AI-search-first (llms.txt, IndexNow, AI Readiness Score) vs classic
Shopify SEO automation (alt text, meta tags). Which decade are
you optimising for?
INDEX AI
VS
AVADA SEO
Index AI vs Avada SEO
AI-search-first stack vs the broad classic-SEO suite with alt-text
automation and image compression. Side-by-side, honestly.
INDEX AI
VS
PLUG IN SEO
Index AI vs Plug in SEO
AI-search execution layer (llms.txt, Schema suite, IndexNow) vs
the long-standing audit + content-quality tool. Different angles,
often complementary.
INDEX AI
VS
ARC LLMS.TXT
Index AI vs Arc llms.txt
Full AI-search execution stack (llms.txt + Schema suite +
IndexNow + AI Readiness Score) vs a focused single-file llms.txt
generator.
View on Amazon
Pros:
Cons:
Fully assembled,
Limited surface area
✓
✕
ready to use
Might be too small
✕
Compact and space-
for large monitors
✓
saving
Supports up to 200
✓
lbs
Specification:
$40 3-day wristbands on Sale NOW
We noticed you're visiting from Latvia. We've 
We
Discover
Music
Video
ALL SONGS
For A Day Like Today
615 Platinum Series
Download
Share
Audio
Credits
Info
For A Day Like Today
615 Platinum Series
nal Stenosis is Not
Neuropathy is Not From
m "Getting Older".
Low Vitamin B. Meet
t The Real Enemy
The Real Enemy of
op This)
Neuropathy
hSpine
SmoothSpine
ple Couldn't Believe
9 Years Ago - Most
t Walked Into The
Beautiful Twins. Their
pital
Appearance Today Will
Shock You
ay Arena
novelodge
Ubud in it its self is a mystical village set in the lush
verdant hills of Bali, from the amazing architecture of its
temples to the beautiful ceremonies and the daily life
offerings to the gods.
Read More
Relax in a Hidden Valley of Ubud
--------------------------------------------------
* [TRY IT]:
All lines above are to be transcribed exactly.

* [ANSWER SPACE]:
AI-search-first (llms.txt, IndexNow, AI Readiness Score) vs classic
Shopify SEO automation (alt text, meta tags). Which decade are
you optimising for?
INDEX AI
VS
AVADA SEO
Index AI vs Avada SEO
AI-search-first stack vs the broad classic-SEO suite with alt-text
automation and image compression. Side-by-side, honestly.
INDEX AI
VS
PLUG IN SEO
Index AI vs Plug in SEO
AI-search execution layer (llms.txt, Schema suite, IndexNow) vs
the long-standing audit + content-quality tool. Different angles,
often complementary.
INDEX AI
VS
ARC LLMS.TXT
Index AI vs Arc llms.txt
Full AI-search execution stack (llms.txt + Schema suite +
IndexNow + AI Readiness Score) vs a focused single-file llms.txt
generator.
View on Amazon
Pros:
Cons:
Fully assembled,
Limited surface area
✓
✕
ready to use
Might be too small
✕
Compact and space-
for large monitors
✓
saving
Supports up to 200
✓
lbs
Specification:
$40 3-day wristbands on Sale NOW
We noticed you're visiting from Latvia. We've 
We
Discover
Music
Video
ALL SONGS
For A Day Like Today
615 Platinum Series
Download
Share
Audio
Credits
Info
For A Day Like Today
615 Platinum Series
nal Stenosis is Not
Neuropathy is Not From
m "Getting Older".
Low Vitamin B. Meet
t The Real Enemy
The Real Enemy of
op This)
Neuropathy
hSpine
SmoothSpine
ple Couldn't Believe
9 Years Ago - Most
t Walked Into The
Beautiful Twins. Their
pital
Appearance Today Will
Shock You
ay Arena
novelodge
Ubud in it its self is a mystical village set in the lush
verdant hills of Bali, from the amazing architecture of its
temples to the beautiful ceremonies and the daily life
offerings to the gods.
Read More
Relax in a Hidden Valley of Ubud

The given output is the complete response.